And Poetry Will No Longer Serve

Curated by Rozita Sharafjahan

15 - 20 November 2024

And Poetry Will No Longer Serve features works by over fifty artists, thinkers, and collectives, primarily Iranian, Palestinian, and from other parts of the world, all of whom have lived experiences of systematic oppression and its consequences. The collection aims to depict the complex and challenging history of the colonisation of Palestine from the last century to the present day.

Although this collection is not a media-centric exhibition, it includes firsthand documents and interviews from individuals directly affected, revealing the connections between some artworks and their contexts. The exhibition showcases expressions of resistance or reactions to violence through art. Some works are in direct dialogue with protests, while others reflect the enduring impacts of repression and violence. Produced from the mid-last century to today, these works are being displayed together for the first time. In an era where global protests in the streets address issues of genocide, violence, and more, And Poetry Will No Longer Serve engages with protest through a diverse collection of works developed outside mainstream currents.

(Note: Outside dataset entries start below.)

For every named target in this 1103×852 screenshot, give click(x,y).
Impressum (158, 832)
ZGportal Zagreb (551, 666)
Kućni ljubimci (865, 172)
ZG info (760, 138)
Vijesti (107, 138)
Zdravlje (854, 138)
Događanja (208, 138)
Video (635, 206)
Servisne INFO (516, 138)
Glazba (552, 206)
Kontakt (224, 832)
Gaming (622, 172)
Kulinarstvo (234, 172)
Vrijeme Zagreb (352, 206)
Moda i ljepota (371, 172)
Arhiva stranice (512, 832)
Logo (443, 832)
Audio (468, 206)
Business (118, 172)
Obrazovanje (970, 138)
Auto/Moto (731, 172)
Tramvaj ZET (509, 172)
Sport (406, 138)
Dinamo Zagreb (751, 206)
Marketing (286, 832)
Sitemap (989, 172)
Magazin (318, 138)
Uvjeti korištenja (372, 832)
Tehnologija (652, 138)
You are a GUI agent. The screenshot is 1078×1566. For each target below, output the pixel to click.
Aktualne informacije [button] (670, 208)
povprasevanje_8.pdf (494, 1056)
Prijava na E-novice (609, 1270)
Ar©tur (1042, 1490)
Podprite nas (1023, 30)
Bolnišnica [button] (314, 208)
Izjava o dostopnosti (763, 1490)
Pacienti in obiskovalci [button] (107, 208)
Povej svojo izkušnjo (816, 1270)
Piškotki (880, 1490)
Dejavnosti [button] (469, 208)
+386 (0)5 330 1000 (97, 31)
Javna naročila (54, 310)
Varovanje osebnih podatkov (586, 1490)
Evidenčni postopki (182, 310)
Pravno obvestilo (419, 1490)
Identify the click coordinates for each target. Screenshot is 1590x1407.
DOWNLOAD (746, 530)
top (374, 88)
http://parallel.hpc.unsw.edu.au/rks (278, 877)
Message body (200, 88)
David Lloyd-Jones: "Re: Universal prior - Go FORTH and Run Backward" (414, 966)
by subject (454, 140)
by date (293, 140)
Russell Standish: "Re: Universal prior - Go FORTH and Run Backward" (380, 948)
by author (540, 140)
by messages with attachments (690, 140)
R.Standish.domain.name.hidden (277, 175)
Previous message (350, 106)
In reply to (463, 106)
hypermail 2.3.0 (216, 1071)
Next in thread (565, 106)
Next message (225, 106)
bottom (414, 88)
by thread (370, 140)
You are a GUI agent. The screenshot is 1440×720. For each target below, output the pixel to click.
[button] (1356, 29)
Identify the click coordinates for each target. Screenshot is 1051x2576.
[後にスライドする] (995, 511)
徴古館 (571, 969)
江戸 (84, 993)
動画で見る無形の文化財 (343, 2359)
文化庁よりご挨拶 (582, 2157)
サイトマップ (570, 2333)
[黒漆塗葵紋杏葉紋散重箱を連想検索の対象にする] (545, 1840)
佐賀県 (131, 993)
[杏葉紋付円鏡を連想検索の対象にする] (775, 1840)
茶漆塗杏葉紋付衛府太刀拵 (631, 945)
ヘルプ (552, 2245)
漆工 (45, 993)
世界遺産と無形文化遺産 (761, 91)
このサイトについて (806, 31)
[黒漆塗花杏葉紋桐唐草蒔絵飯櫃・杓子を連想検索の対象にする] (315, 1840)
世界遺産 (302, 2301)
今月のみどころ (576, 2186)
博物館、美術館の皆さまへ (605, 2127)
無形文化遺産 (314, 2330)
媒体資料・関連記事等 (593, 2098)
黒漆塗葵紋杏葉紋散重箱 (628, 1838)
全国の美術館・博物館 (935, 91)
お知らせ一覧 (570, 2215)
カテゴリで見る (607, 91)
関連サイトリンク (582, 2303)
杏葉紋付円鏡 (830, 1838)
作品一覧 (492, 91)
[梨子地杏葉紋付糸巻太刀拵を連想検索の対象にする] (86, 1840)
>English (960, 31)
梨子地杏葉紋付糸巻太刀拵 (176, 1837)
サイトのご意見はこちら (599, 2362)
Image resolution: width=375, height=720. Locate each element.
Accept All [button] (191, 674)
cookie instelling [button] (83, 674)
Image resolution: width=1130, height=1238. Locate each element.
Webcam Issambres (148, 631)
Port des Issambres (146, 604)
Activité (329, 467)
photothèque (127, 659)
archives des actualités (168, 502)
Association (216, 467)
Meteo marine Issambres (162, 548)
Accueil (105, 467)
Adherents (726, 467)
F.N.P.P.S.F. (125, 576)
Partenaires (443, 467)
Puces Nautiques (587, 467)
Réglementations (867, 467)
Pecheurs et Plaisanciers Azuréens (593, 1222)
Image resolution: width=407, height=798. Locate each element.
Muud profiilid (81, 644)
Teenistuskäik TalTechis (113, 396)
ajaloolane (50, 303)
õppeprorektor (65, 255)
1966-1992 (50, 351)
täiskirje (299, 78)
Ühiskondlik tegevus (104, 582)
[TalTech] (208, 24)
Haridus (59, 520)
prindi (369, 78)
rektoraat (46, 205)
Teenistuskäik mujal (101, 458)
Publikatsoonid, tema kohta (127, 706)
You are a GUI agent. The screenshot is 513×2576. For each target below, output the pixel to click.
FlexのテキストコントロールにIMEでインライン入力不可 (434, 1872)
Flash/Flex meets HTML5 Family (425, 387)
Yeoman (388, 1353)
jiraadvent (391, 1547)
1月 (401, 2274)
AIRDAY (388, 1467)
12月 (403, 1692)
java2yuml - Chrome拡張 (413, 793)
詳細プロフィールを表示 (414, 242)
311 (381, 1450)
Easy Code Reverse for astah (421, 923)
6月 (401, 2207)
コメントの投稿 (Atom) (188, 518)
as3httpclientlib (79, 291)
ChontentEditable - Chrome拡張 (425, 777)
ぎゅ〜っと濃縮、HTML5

Following the indefensible Hamas attack on October 7, 2023, during which 1,200 civilians were killed and 240 others taken hostage, the Israeli government launched military and inhumane attacks against the people of Gaza, resulting in 56,000 deaths by the end of June 2025. According to the UN Human Rights Office, 70% of these casualties are women and children. This humanitarian catastrophe, along with the widespread killing of civilians (which is difficult to distinguish from genocide, yet the Israeli government continues to justify it by referencing the nature of the Hamas attack), has cast a suffocating shadow over cultural sectors worldwide, where freedom of expression is under threat.

In this atmosphere, a group of artists, alongside peace-loving friends around the world, in solidarity with the grieving people of the region, strive to break the wall of silence and indifference. Through their art, they aim to amplify the voice of the people in the Middle East and collectively demand an immediate ceasefire. Stop the war today.

And Poetry Will No Longer Serve takes a stand in addressing the current war in Palestine and the fabricated culture wars being waged by the political right and centre stage, arguing that the arts must resist the forces that would otherwise silence them.

The question of where to start this conversation is similarly a political one. Where on the timeline of events do we start what feels a long, divisive, and dividing history between Israel and Palestine? In effect, the question of silencing is perhaps the central ground here, and the forces creating these conditions have increasingly been felt since the breakout of this conflict.